Jack trout ve Al rise’ın Positioning kitabından bir vurgu ile başlayalım. Aslında markaların yapmaya çalıştığı şey o ana kadar başka bir markanın söylemediği bir vaadi ortaya çıkartmak. Bu kavramı bu iki guru boşluğu keşfetmek olarak tanımlamışlar. Ama usp bunun bir adım daha ilerisi. Gelin şimdi usp nin ne olduğuna birlikte bakalım.
Başarılı markalara ve ürünlere baktığımızda her birinin unique selling proposition nın olduğunu görüyoruz. Nedir unique selling proposition?

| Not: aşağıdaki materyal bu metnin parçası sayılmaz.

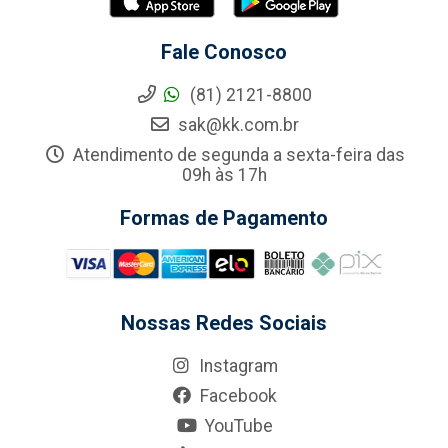
Fale Conosco
(81) 2121-8800
sak@kk.com.br
Atendimento de segunda a sexta-feira das
09h às 17h
Formas de Pagamento
Nossas Redes Sociais
Instagram
Facebook
YouTube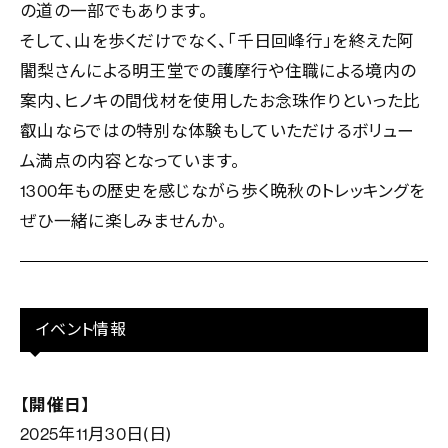
の道の一部でもあります。
そして、山を歩くだけでなく、「千日回峰行」を終えた阿
闍梨さんによる明王堂での護摩行や住職による境内の
案内、ヒノキの間伐材を使用したお念珠作りといった比
叡山ならではの特別な体験もしていただけるボリュー
ム満点の内容となっています。
1300年もの歴史を感じながら歩く晩秋のトレッキングを
ぜひ一緒に楽しみませんか。
イベント情報
【開催日】
2025年11月30日(日)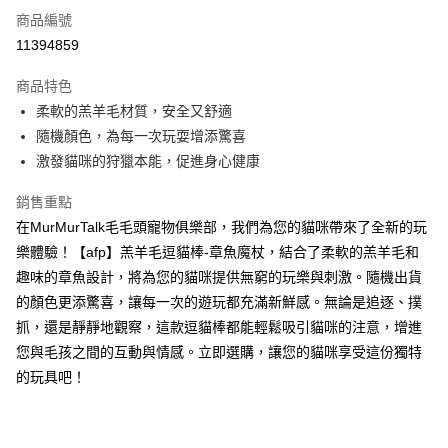
6 期 0 利率 每期
NT$30
21家銀行
合作金庫商業銀行
第一商業銀行
商品編號
華南商業銀行
彰化商業銀行
12 期 0 利率 每期
NT$15
21家銀行
合作金庫商業銀行
第一商業銀行
11394859
上海商業儲蓄銀行
台北富邦商業銀行
華南商業銀行
彰化商業銀行
合作金庫商業銀行
第一商業銀行
超商取貨付款
國泰世華商業銀行
兆豐國際商業銀行
上海商業儲蓄銀行
台北富邦商業銀行
商品特色
華南商業銀行
彰化商業銀行
臺灣中小企業銀行
台中商業銀行
國泰世華商業銀行
兆豐國際商業銀行
柔軟的羔羊毛材質，安全又舒適
LINE Pay
上海商業儲蓄銀行
台北富邦商業銀行
匯豐（台灣）商業銀行
華泰商業銀行
臺灣中小企業銀行
台中商業銀行
國泰世華商業銀行
兆豐國際商業銀行
隨機顏色，為每一次玩耍增添驚喜
聯邦商業銀行
遠東國際商業銀行
匯豐（台灣）商業銀行
華泰商業銀行
Apple Pay
臺灣中小企業銀行
台中商業銀行
元大商業銀行
永豐商業銀行
激發貓咪的狩獵本能，促進身心健康
聯邦商業銀行
遠東國際商業銀行
匯豐（台灣）商業銀行
華泰商業銀行
玉山商業銀行
星展（台灣）商業銀行
街口支付
元大商業銀行
永豐商業銀行
聯邦商業銀行
遠東國際商業銀行
台新國際商業銀行
中國信託商業銀行
銷售重點
玉山商業銀行
星展（台灣）商業銀行
元大商業銀行
永豐商業銀行
台灣樂天信用卡公司
悠遊付
在MurMurTalk毛毛頭寵物俱樂部，我們為您的貓咪帶來了全新的玩
台新國際商業銀行
中國信託商業銀行
玉山商業銀行
星展（台灣）商業銀行
台灣樂天信用卡公司
樂體驗！【afp】羔羊毛逗貓棒-章魚魔杖，結合了柔軟的羔羊毛和
台新國際商業銀行
中國信託商業銀行
全盈+PAY
趣味的章魚設計，將為您的貓咪提供無窮的玩樂與刺激。隨機出貨
台灣樂天信用卡公司
大哥付你分期
的顏色更添驚喜，讓每一次的遊玩都充滿新鮮感。無論是追逐、撲
相關說明
抓，還是靜靜地觀察，這款逗貓棒都能輕鬆吸引貓咪的注意，增進
【大哥付你分期使用說明】
您與毛孩之間的互動與情感。立即選購，讓您的貓咪享受這份獨特
AFTEE先享後付
1.本服務由台灣大哥大提供，台灣大哥大用戶可立即使用無須另外申請。
的玩具吧！
2.付款方式選擇「大哥付你分期」，訂單成立後會自動跳轉到大哥付的交易
相關說明
流程，驗證手機門號後，選擇欲分期的期數、繳款截止日，確認付款後即完
【關於「AFTEE先享後付」】
成交易。
ATM付款
AFTEE先享後付是「在收到商品之後才付款」的支付方式。 讓您購物簡單
3.實際核准額度、可分期數及費用金額請依後續交易確認頁面所載為準。
便利好安心！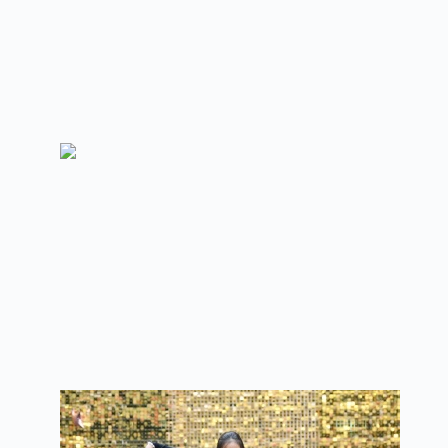
การประกวดรำวงมาต
การประกวดเต้น Rea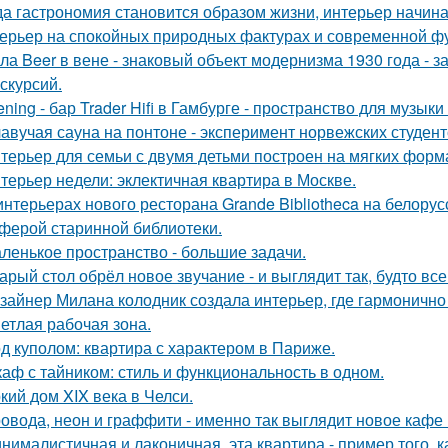
да гастрономия становится образом жизни, интерьер начина
ерьер на спокойных природных фактурах и современной ф
ла Beer в вене - знаковый объект модернизма 1930 года - 
кскурсий.
tening - бар Trader Hifi в Гамбурге - пространство для музык
авучая сауна на понтоне - эксперимент норвежских студент
терьер для семьи с двумя детьми построен на мягких форм
терьер недели: эклектичная квартира в Москве.
интерьерах нового ресторана Grande Bibliotheca на белору
ферой старинной библиотеки.
ленькое пространство - большие задачи.
арый стол обрёл новое звучание - и выглядит так, будто вс
зайнер Милана колодник создала интерьер, где гармонично 
етлая рабочая зона.
д куполом: квартира с характером в Париже.
аф с тайником: стиль и функциональность в одном.
кий дом XIX века в Челси.
овода, неон и граффити - именно так выглядит новое кафе 
нималистичная и лаконичная, эта квартира - пример того,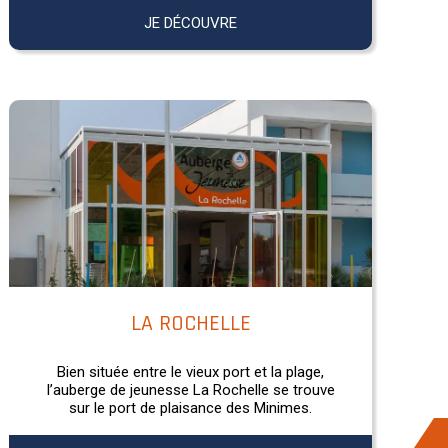
JE DÉCOUVRE
LA ROCHELLE
Bien située entre le vieux port et la plage,
l’auberge de jeunesse La Rochelle se trouve
sur le port de plaisance des Minimes.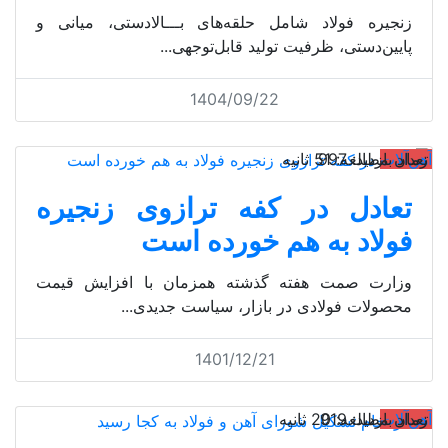
زنجیره فولاد شامل حلقه‌های بـــالادستی، میانی و
پایین‌دستی، ظرفیت تولید قابل‌توجهی...
1404/09/22
آهن‌آلات
تعداد بازدید: 997
زمان مطالعه: 51 ثانیه
تعادل در کفه ترازوی زنجیره
فولاد به هم خورده است
وزارت صمت هفته گذشته همزمان با افزایش قیمت
محصولات فولادی در بازار، سیاست جدیدی...
1401/12/21
آهن‌آلات
تعداد بازدید: 919
زمان مطالعه: 20 ثانیه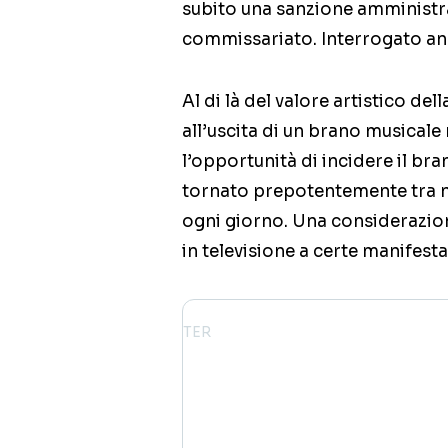
subito una sanzione amministra
commissariato. Interrogato anc
Al di là del valore artistico d
all’uscita di un brano musicale
l’opportunità di incidere il bra
tornato prepotentemente tra no
ogni giorno. Una considerazion
in televisione a certe manifest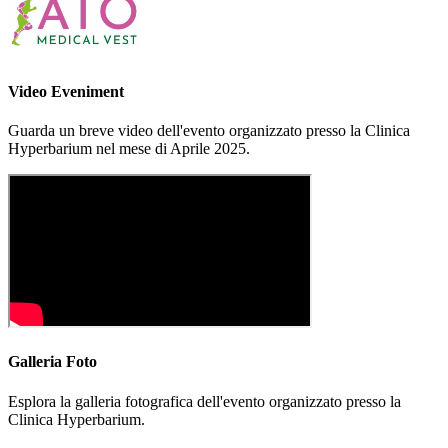
Video Eveniment
Guarda un breve video dell'evento organizzato presso la Clinica
Hyperbarium nel mese di Aprile 2025.
Galleria Foto
Esplora la galleria fotografica dell'evento organizzato presso la
Clinica Hyperbarium.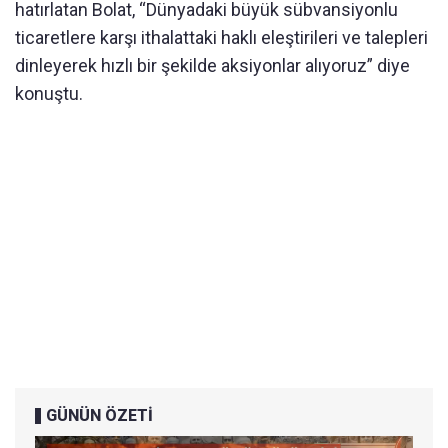
hatırlatan Bolat, “Dünyadaki büyük sübvansiyonlu
ticaretlere karşı ithalattaki haklı eleştirileri ve talepleri
dinleyerek hızlı bir şekilde aksiyonlar alıyoruz” diye
konuştu.
GÜNÜN ÖZETİ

Herşeyden önce eşsiz olucak yani bizim ürünümüze markamıza özgü olucak, tekrarı taklidi rakibi olmayacak. Yani kendine özgü olucak. Selling dediğimizde gerçekten satışa yönlendirmemiz lazım yani tüketiciyi bir aksiyona yönlendirmemiz lazım. Bunun içinde bir vaadinin olması gerekiyor. Yani doğrudan satışa ikna edicek, satışa yönlendiricek, bize ait bir özgünlük bize ait bir kavram yaratmamız gerekiyor.
1950li yıllarda ortaya çıkmış bir kavram bu, o dönemde ve şimdiye kadarki başarılı markaları incelediğimizde başarılı olan bütün markaların bu usp ye sahip olduğunu görüyoruz. Peki biz kendi usp mizi nasıl geliştiriceğiz.
Herşeyden önce rekabet ettiğimiz kategorideki tüketici beklentilerini inceleyerek başlayacağız. Ve yapıcağımız pazar araştırması ile bizim kategorimizden tüketicilerin neler beklediğini ortaya koyacağız.
Örneğin bir diş macunu markası için çalışıyorsak tüketiciler bizden neler bekliyor olabilir. Çürükleri önlemeyi bekliyor olabilir, beyazlık bekliyor olabilir, ağız kokusunu gidermeyi bekliyor olabilir, hassasiyeti gidermeyi bekliyor olabilir, paketin kolay kullanılmasını bekliyor olabilir, iki renkli olmasını bekliyordur, tüpün dik durmasını bekliyordur, tüpü ucunun ne kadar açık ne kadar dar olduğuna dair bir karar kriteri olabilir, lezzetini bekliyo olabilir, ağzında vericeği ferahlık duysunu veriyor olabilir, bunlar saymakla bitmez ama işte ilk başta kalitatif gruplarla Focus gruplarla herseyden önce tüketicinin o kategoriden neler beklediğini uzun bir liste haline getirmemiz gerekiyor.
Bunu sadece tüketiciler ile yapmak durumunda değiliz. Kendi arge ekibimiz, satış ekibimiz, pazarlama ekibimiz, şirketimizde çalışan herkes ile birlikte ortak akıl ile bu kategoride nelerin tüketiciler için öneli olabiliceğini belirlemeliyiz.
Sonra ikinci adım geliyor. Artık kantitatif bir süreç başlatıcaz. Ve bu belirlediğimiz ürün özelliklerinin tüketiciler için ki buradaki tüketiciler seçtiğimiz hedef kitle anlamına geliyor. Seçtiğimiz hedef kitle için bu ürün özelliklerinin hangi önem sırasına sahip olduğunu tespit edeceğiz.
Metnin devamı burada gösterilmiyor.